Question

An account is opened with an initial deposit of $2,500 and earns 1.8% interest compounded semi-annually. What will the account be worth in 30 years? Round your answer to the nearest cent.

Answer 1

To calculate the future value of an account with compound interest, we can use the formula A = P(1 + r/n)^(nt).
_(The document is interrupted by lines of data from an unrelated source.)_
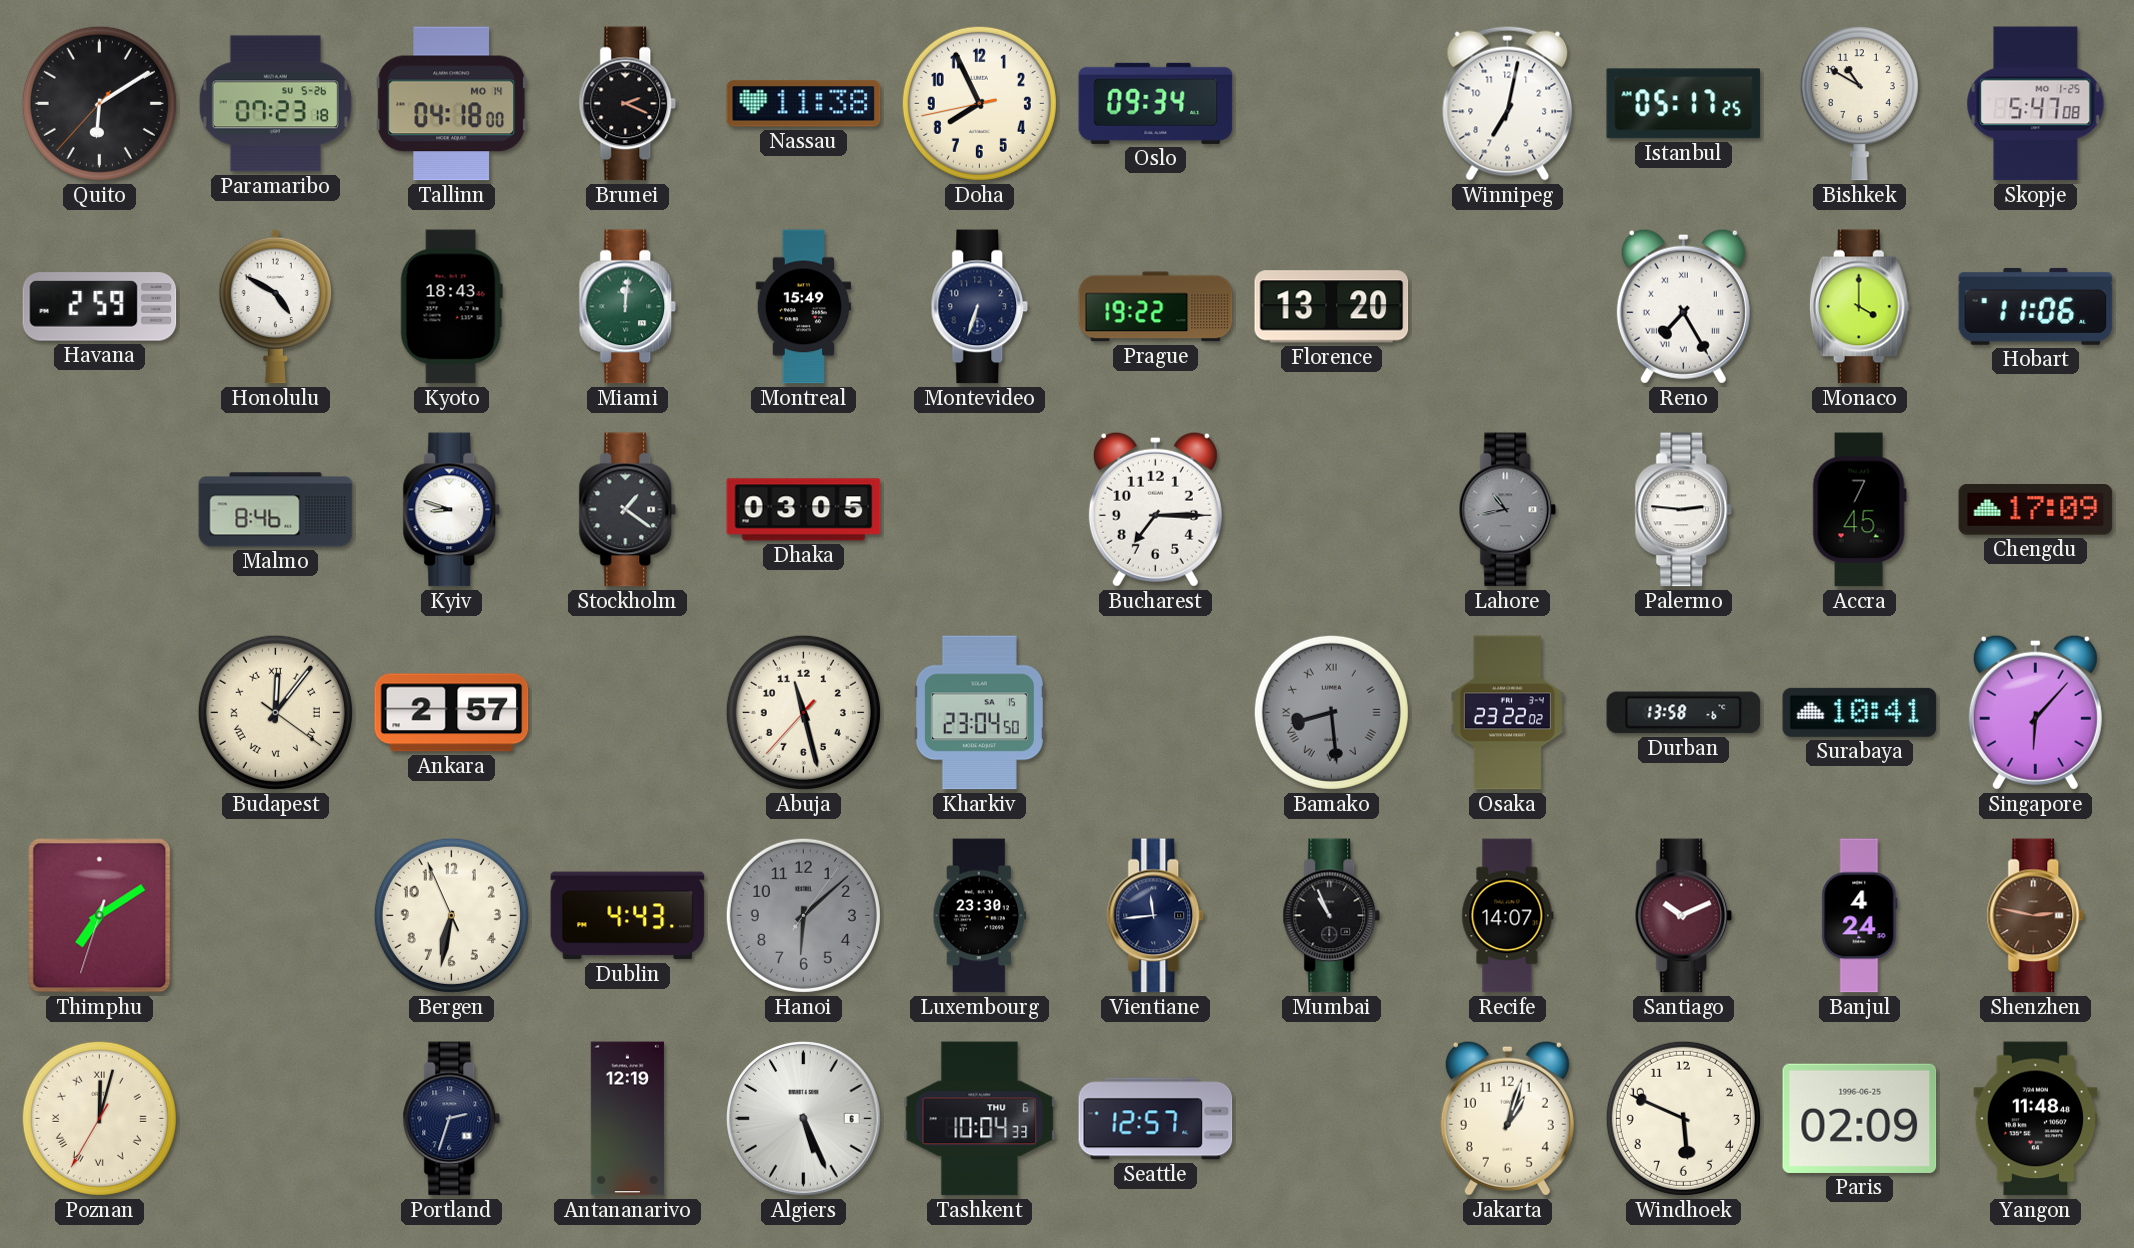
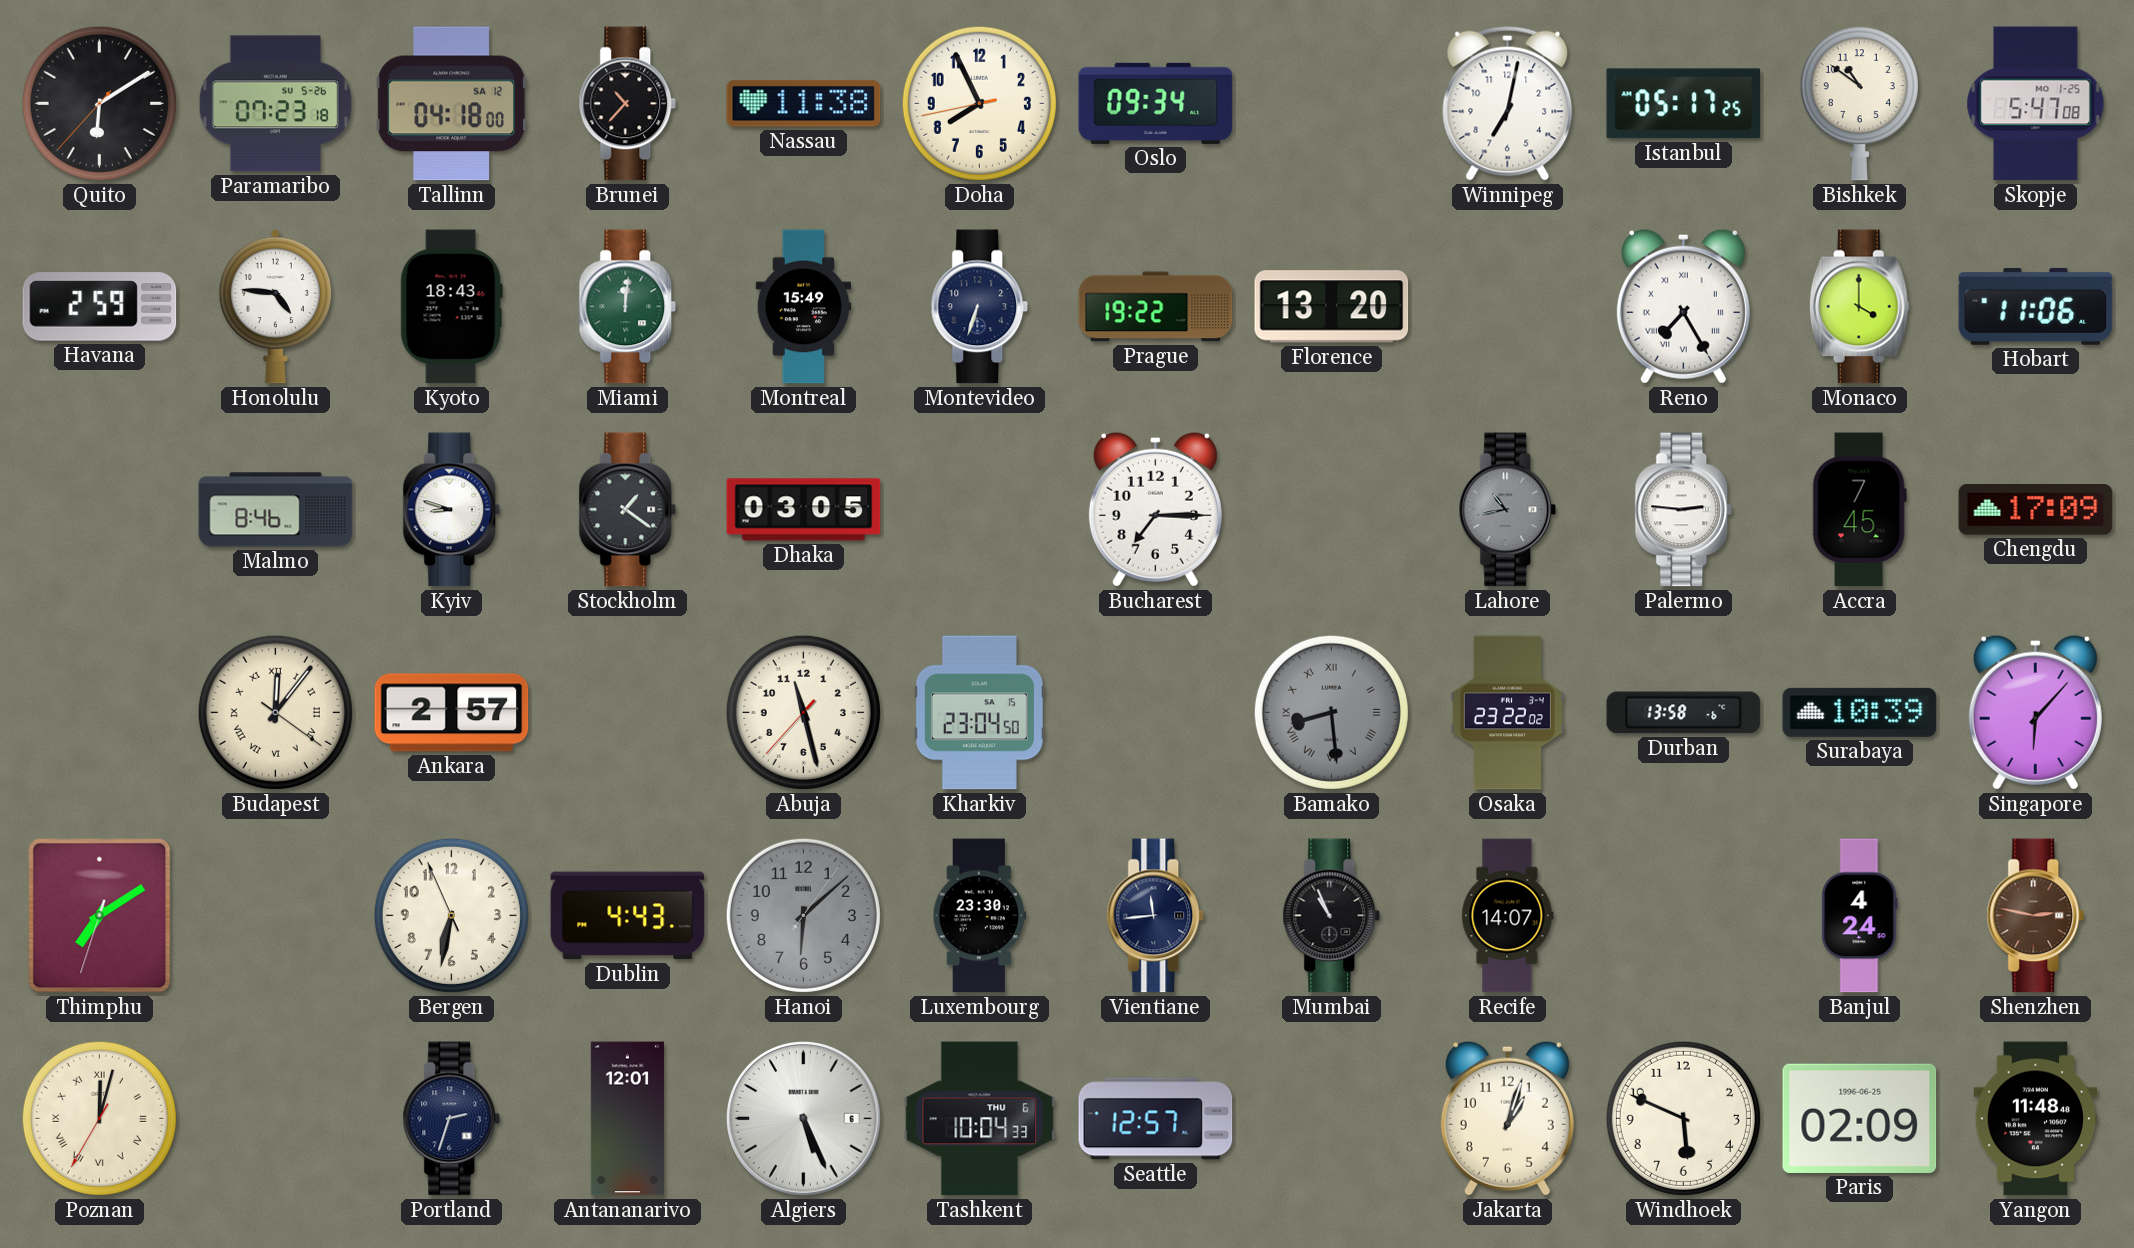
Tallinn date: MO 14 -> SA 12
Brunei: 2:19 -> 10:37
Bishkek: 10:50 -> 10:51
Honolulu: 4:50 -> 4:46
Surabaya: 10:41 -> 10:39
Santiago: 10:11 -> none
Antananarivo: 12:19 -> 12:01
In this case, the account with an initial deposit of $2,500 and an annual interest rate of 1.8% compounded semi-annually will be worth approximately $4,386.92 after 30 years.

Step-by-step explanation:

To calculate the future value of an account with compound interest, we can use the formula:

`A = P(1 + r/n)^(nt)`

Where:

• A is the future value of the account
• P is the initial deposit
• r is the annual interest rate
• n is the number of times the interest is compounded per year
• t is the number of years

In this case, we have:

• P = $2,500
• r = 1.8% or 0.018
• n = 2 because interest is compounded semi-annually
• t = 30 years

Substituting these values into the formula:

`A = 2500(1 + 0.018/2)^(2*30)`

Calculating this expression, the account will be worth approximately $4,386.92 after 30 years.

Answer 2

The account will be worth $5,822.20 in 30 years

Step-by-step explanation:

To calculate the value of the account after 30 years, we need to use the formula for compound interest: A = P(1+r/n)^(nt), where A is the final amount, P is the initial deposit, r is the interest rate, n is the number of times interest is compounded per year, and t is the number of years.

In this case, the initial deposit is $2,500, the interest rate is 1.8%, interest is compounded semi-annually (n=2), and the number of years is 30.

Plugging in these values into the formula, we get: A = 2,500(1+0.018/2)^(2*30) = $5,822.20.

Therefore, the account will be worth $5,822.20 in 30 years.